I didn’t, but I gave him a toothy good-morning grin and said, “What’s up, Chuck?”
“Do I really have to tell you again?” he said.
“Tell me what, Chuck?”
“How to address your superiors.”
I made a show of looking around.
“I don’t see any of those here.”
“Stop being such an asshole, Mulligan. When you win a Pulitzer, you can be an asshole.”
“Really, Chuckie? When did you win yours?”
If he’d bothered to read my personnel file, he would have known that I had won a Pulitzer. Not that I g
ave a shit about that. It was a long time ago. I was more concerned about all the other things this former TV news producer from Oklahoma City didn’t know about leadership, newspapers, Providence, or being human.
Over the years, I’d had my share of squabbles with Lomax, but I missed him. He’d been summarily dismissed because he possessed two qualities that our new owners could not tolerate—integrity and a hundred-and-twenty-thousand-dollar salary. Living on Social Security and savings now, he and his wife recently sold their big house in Cumberland and moved into a small condo in East Providence.

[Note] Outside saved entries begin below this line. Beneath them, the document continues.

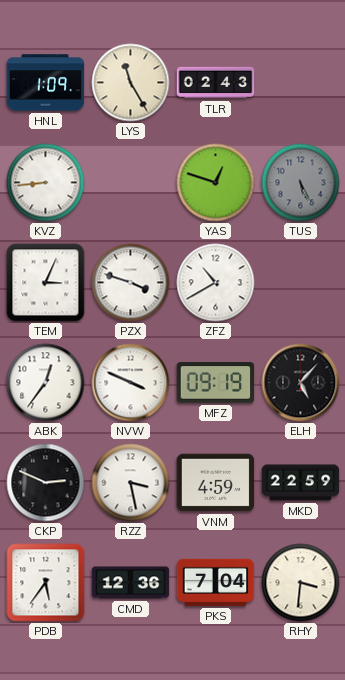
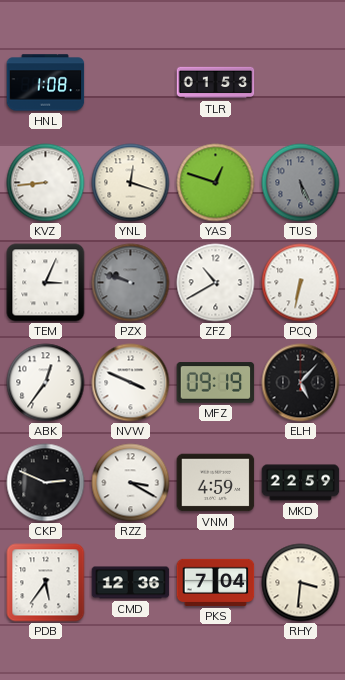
HNL: 1:09 -> 1:08
LYS: 11:25 -> none
TLR: 02:43 -> 01:53
YNL: none -> 12:18
PZX: 3:48 -> 9:48
PZX dial: white -> grey
PCQ: none -> 6:32
RZZ: 3:28 -> 3:20
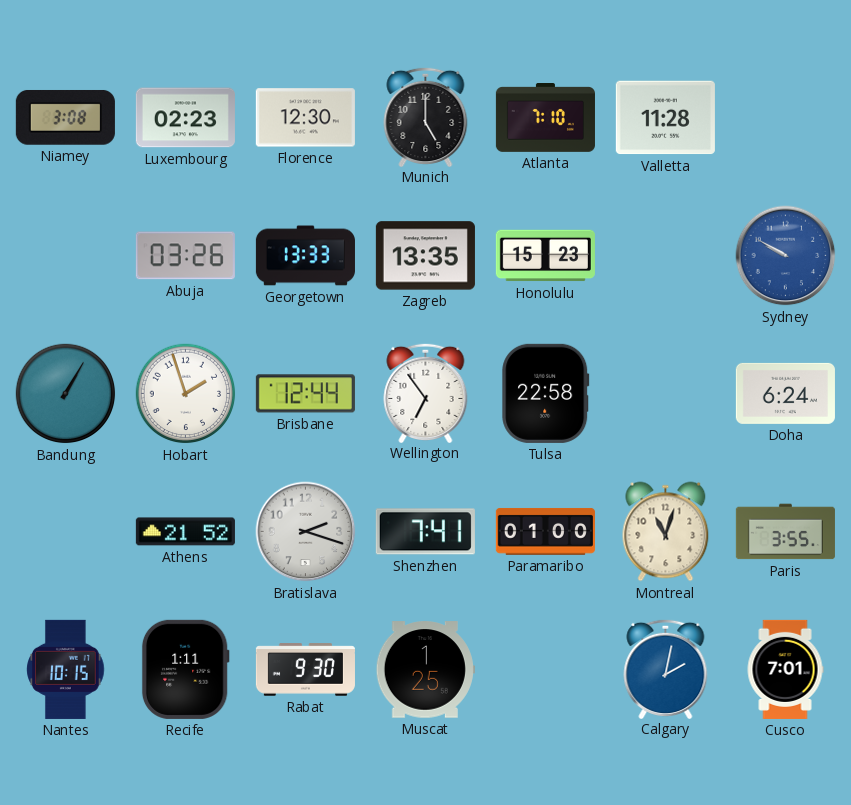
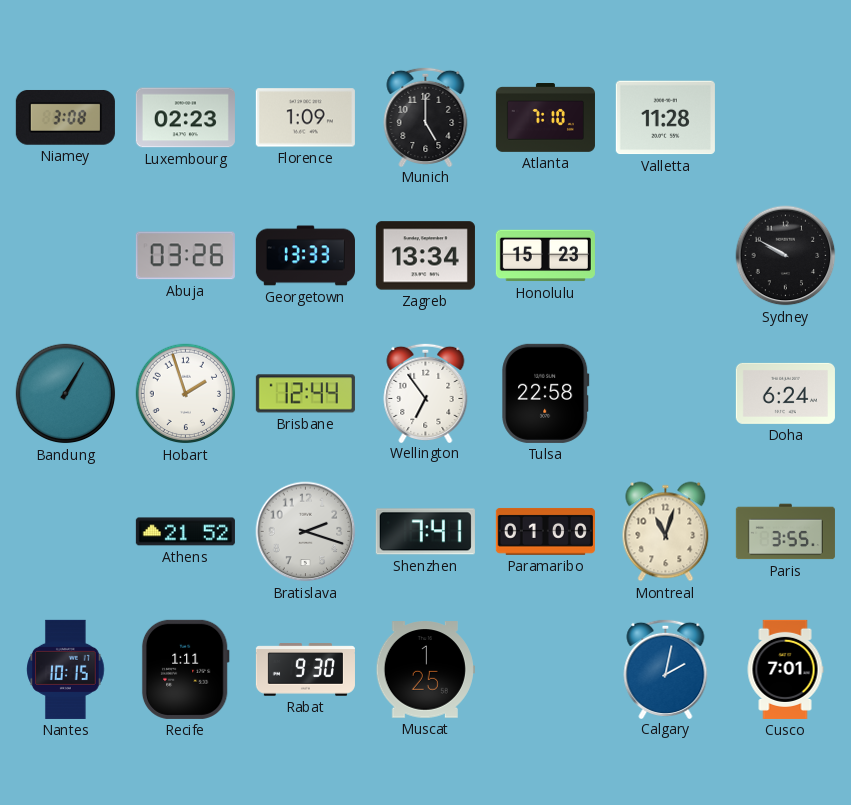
Florence: 12:30 -> 1:09
Zagreb: 13:35 -> 13:34
Sydney dial: blue -> black
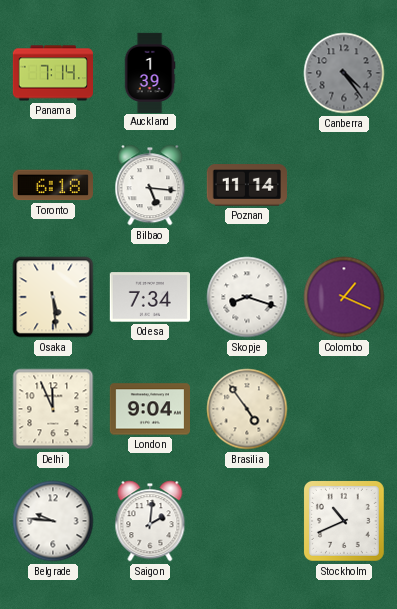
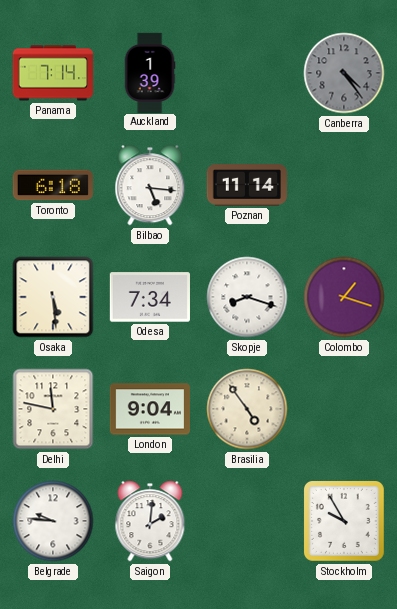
Colombo: 1:19 -> 1:18
Delhi: 11:56 -> 11:47
Stockholm: 10:41 -> 9:55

Twisdale glowered at me, then gave it up when he saw it wasn’t working.
“You’re late,” he said.
“Just by five minutes.”
“Which means you’ll be docked an hour’s wages. Company policy.” He sucked in a deep breath and blew it out through his nose. “Do you know why I put up with you, Mulligan?”
“Not a clue.”
“Because you’re productive. You turn out twice as much copy as any of your colleagues.”
“Do you know why, Chuckie-boy?”
“I suppose you’re going to tell me.”
“It’s because you fired most of the paper’s experienced reporters and replaced them with a skeleton crew of fresh j-school grads. Sure, they work cheap, but you get what you pay for. Most of them don’t know the difference between a deadline and a chorus line.”
Another glower.
“I know what you’re up to, Mulligan.”
“You do?”
“You’re trying to bait me into firing you so you can join the rest of the moochers who live off food stamps and unemployment checks.”
Chuckie-boy was on to me. If I quit, I wouldn’t qualify for unemployment. If he let me go, I could live off Uncle Sugar while I figured out what the hell to do next.
“Well,” he said, “it’s not going to work.”
“Oh, darn.”
“There’s a stack of press releases on your desk. Get cracking.”
I’d never worked for anyone who said “get cracking” before, and I didn’t like it. It made me want to crack his head. As I turned to leave, he pulled a bottle of Purell hand sanitizer from his desk drawer and shot a dab into his palm. Funny. I didn’t remember us shaking hands.